From just one week driving around town and watching TV at home with me, he’s observed a lot and rattles off questions like there’s no tomorrow left in our universe. At first, I wondered why all the questions, but realized – unlike me, an eighteen year citizen of Santa Fe – he is still seeing things for the very first time.

As we drove down St. Francis Drive yesterday, he asked, “What are all those signs sticking out of the ground over there?”

“Pictures of people running for political office in our upcoming elections.”

“Oh,” he said. “I have noticed some of these people are very attractive by Earth standards.”

“Well, yes, and sadly, some people vote solely on that criteria.”


“I suppose it’s because voters don’t know anything more about the candidates.”

“How could they not? I have seen 129 ads for political candidates on TV this week.”

“Right, but candidates don’t talk about themselves or the issues they stand for because they’d rather show how the other candidates have screwed up, whether they have or not.”

“Why do people believe these ads then?”

“I don’t really know.”

“When do we hear about what the candidates do stand for?”

“Sometimes in debates and sometimes in the newspapers.”

“Do people here read these newspapers?”

“Not so much.”

“Do they watch the TV?”

“Oh, yes. A lot.”

“Then people must know a tremendous amount about the candidates.”

“No, they don’t.”

“Even with the debates?”

“Well, there’s usually only a few of them, if that.”

“Then how do voters get to know the candidates and the issues, from these signs and all the political TV ads? I ask because New Mexico political candidates are spending 7.7 million on 177 hours of political ads for November’s Election Day.”

“How do you know that?”

“From these newspapers you speak of. I don’t understand who receives the 7.7 million dollars spent for TV and newspaper ads.”

“Advertising agencies mostly.”

“They must know a lot about the issues and what’s right for your planet. With all that money spent on campaigns, they must get a lot of people to vote.”

“No, because not everyone registers and only about half the voters get to the polls.”

“Then how are elections valid?”

“Look, that’s the way it works with elections and our two-party system.”

“You only have two parties, only two contrasting candidates?”

“Well, sometimes three, particularly if that third-party or voice has stumped for enough campaign contributions.”

“What would money have to do with it?”

“Oh ho-ho, let me tell you, without millions in fundraising, no one could win.”

“What is all this money spent on?”

“Advertising agencies, I suppose.”

“These advertising agencies seem very popular and powerful – smart, too. So, who makes these road signs of beautiful people?”

“Print shops, advertising agencies.”

My once stoic, alien son suddenly looked excited. He even rubbed his tiny hands together.

“Is anyone from an advertising agency running in these elections? I’d like to vote for him!”

“What? Even if you were old enough and an American citizen, you haven’t even heard the issues.”

“No one else has. I do not understand your logic.”
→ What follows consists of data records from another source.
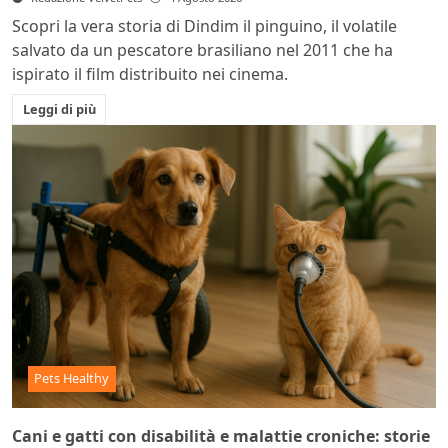
Scopri la vera storia di Dindim il pinguino, il volatile
salvato da un pescatore brasiliano nel 2011 che ha
ispirato il film distribuito nei cinema.
Leggi di più
Pets Healthy
Cani e gatti con disabilità e malattie croniche: storie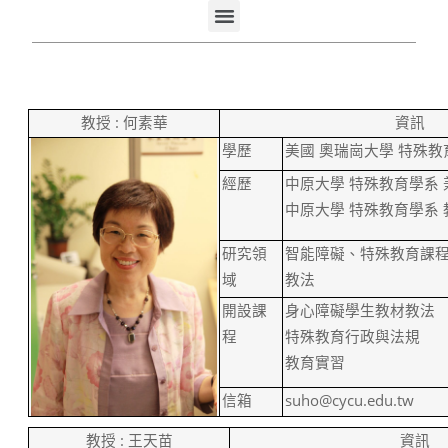
教授
:
何素華
資訊
學歷
美國
奧瑞崗大學
特殊教
經歷
中原大學
特殊教育學系
中原大學
特殊教育學系
研究領
智能障礙、特殊教育課
域
教法
開設課
身心障礙學生教材教法
程
特殊教育行政與法規
教育實習
信箱
suho@cycu.edu.tw
教授
:
王天苗
資訊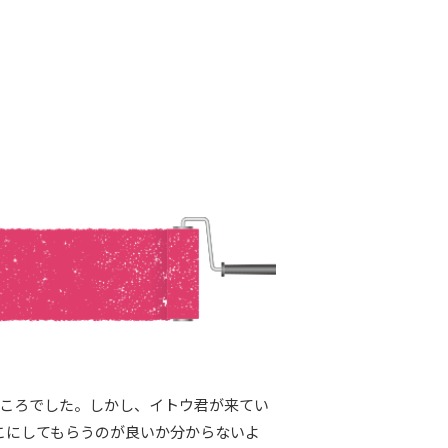
ところでした。しかし、イトウ君が来てい
こにしてもらうのが良いか分からないよ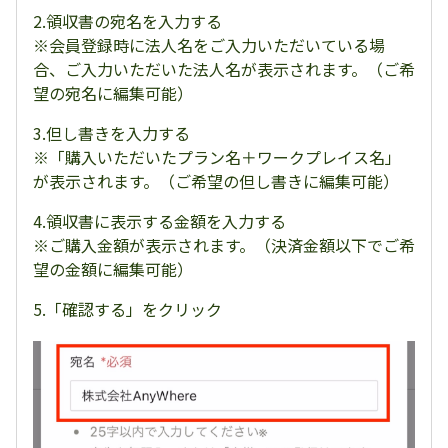
2.領収書の宛名を入力する
※会員登録時に法人名をご入力いただいている場
合、ご入力いただいた法人名が表示されます。（ご希
望の宛名に編集可能）
3.但し書きを入力する
※「購入いただいたプラン名＋ワークプレイス名」
が表示されます。（ご希望の但し書きに編集可能）
4.領収書に表示する金額を入力する
※ご購入金額が表示されます。（決済金額以下でご希
望の金額に編集可能）
5.「確認する」をクリック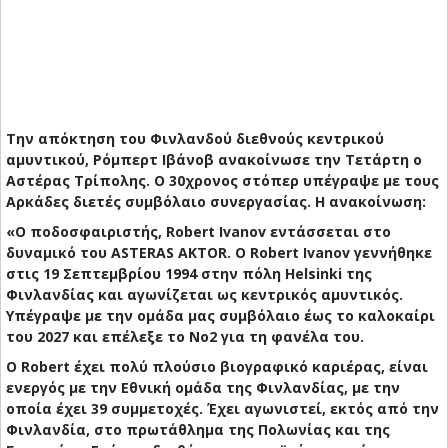
Την απόκτηση του Φινλανδού διεθνούς κεντρικού
αμυντικού, Ρόμπερτ Ιβάνοβ ανακοίνωσε την Τετάρτη ο
Αστέρας Τρίπολης. Ο 30χρονος στόπερ υπέγραψε με τους
Αρκάδες διετές συμβόλαιο συνεργασίας. Η ανακοίνωση:
«Ο ποδοσφαιριστής, Robert Ivanov εντάσσεται στο
δυναμικό του ASTERAS AKTOR. Ο Robert Ivanov γεννήθηκε
στις 19 Σεπτεμβρίου 1994 στην πόλη Helsinki της
Φινλανδίας και αγωνίζεται ως κεντρικός αμυντικός.
Υπέγραψε με την ομάδα μας συμβόλαιο έως το καλοκαίρι
του 2027 και επέλεξε το Νο2 για τη φανέλα του.
Ο Robert έχει πολύ πλούσιο βιογραφικό καριέρας, είναι
ενεργός με την Εθνική ομάδα της Φινλανδίας, με την
οποία έχει 39 συμμετοχές. Έχει αγωνιστεί, εκτός από την
Φινλανδία, στο πρωτάθλημα της Πολωνίας και της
Filed under Blog, The Daily Thought

4 responses to “Election Fever

  1. Before long we’ll be electing our President solely by likes on Facebook.

  2. Nice piece. It’s Citizens United that has made things worse and it’s not going to get better until we have election reform and term limits. I’d like to see serving in office be like the Peace Corps, sign up for you r 2 or 6 year stint then leave. Money rules as it is now.

    But anyway thanks for your follow on my blog and I look forward to reading more. I’m a disillusioned boomer too. I keep asking What Happened to My Country?

    • Thanks, Sheila, so much for your response. It’s nice to meet you. And yes! I agree with bringing back some form of the Peace Corps, civil service, CC camps or whatever you want to call or structure young people’s service to country that is not military. I taught high school for 12 years and knew many student’s would have benefited far more from service than college at that time in their lives. Let’s talk more down the road.

  3. What a fun way to address some serious issues. I love your writing style.